“Yes; Will and Margie have been betrothed for years—ten, at least, I should say. Did you not read it for yourself in Lady Linton’s letter?” Mrs. Farnum returned; but there was a vivid flush on her cheek as she told the wretched lie, even while she was literally speaking the truth.
A convulsion of pain passed over Virgie’s face.
“True; but it is all so strange,” she said, wearily. “And I suppose—she loves him?”
“I believe her life would be ruined if anything should happen to part them,” said the woman, ruthlessly.
Any icy shiver ran over Virgie from head to foot, and a low moan escaped her lips.
No one cared for her ruined life; it was nothing that she was parted forever from the man she adored.
“I will not part them,” she said, in a hollow tone; “but—”
“Well?” inquired Mrs. Farnum, with a painful thrill, as she paused on the word, with a threatening intonation.
“A day of reckoning will surely come for him,” Virgie answered, firmly; “for, if this child lives, she will one day make her appearance at Heathdale and claim her heritage. There may be other children, but she will have the first right there. Tell your Lady Linton this—tell her that ‘that girl,’ of whom she wrote so slightingly and heartlessly, will live to educate her child for her position as the mistress of her ’proud ancestral home;’ tell her to warn her brother that the day of retribution will not fail to overtake him.”

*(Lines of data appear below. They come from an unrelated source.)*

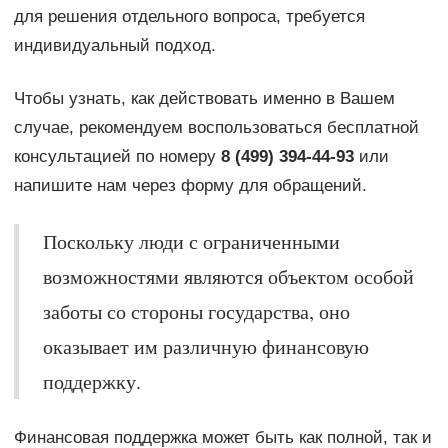
для решения отдельного вопроса, требуется
индивидуальный подход.
Чтобы узнать, как действовать именно в Вашем
случае, рекомендуем воспользоваться бесплатной
консультацией по номеру
8 (499) 394-44-93
или
напишите нам через форму для обращений.
Поскольку люди с ограниченными
возможностями являются объектом особой
заботы со стороны государства, оно
оказывает им различную финансовую
поддержку.
Финансовая поддержка может быть как полной, так и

Virgie was regally beautiful as she stood there before her enemy and pronounced this stern prophecy. There was not an atom of color in her face, but her figure was drawn proudly erect, a sort of majesty in every graceful curve, while there was a resolute, inflexible purpose in every line of her beautiful features, and her eyes burned with a steady, relentless fire which told that, if she lived, she would accomplish her vow, let the cost be what it would.
Mrs. Farnum, woman of the world though she was, felt cowed and abashed before her, and when, without waiting for a reply, the wronged wife turned from her and walked, with a firm, unfaltering step, into her chamber, shutting the door after her, she slunk away to her own room, feeling like the guilty thing she was, and trembling for the future if it should ever be discovered what part she had played in the plot to ruin Virginia Heath’s happiness.
She was dismayed by the young mother’s last words. At first she felt triumphant when she had spoken of her intention of obtaining a divorce, for such a measure would simplify matters greatly; it would relieve Lady Linton from the disagreeable task of trying to persuade her brother to adopt such a course, and thus he would be free, without any effort of his own, to wed whom he chose, and she had reckoned upon Sadie being the favored one.
But she had not taken into consideration the fact that Virgie’s child would have a claim upon Heathdale; no divorce would affect her right there, if the legality of Sir William’s marriage to Virgie could be proved, and thus endless trouble, to say nothing of the scandal the story would create, might ensue.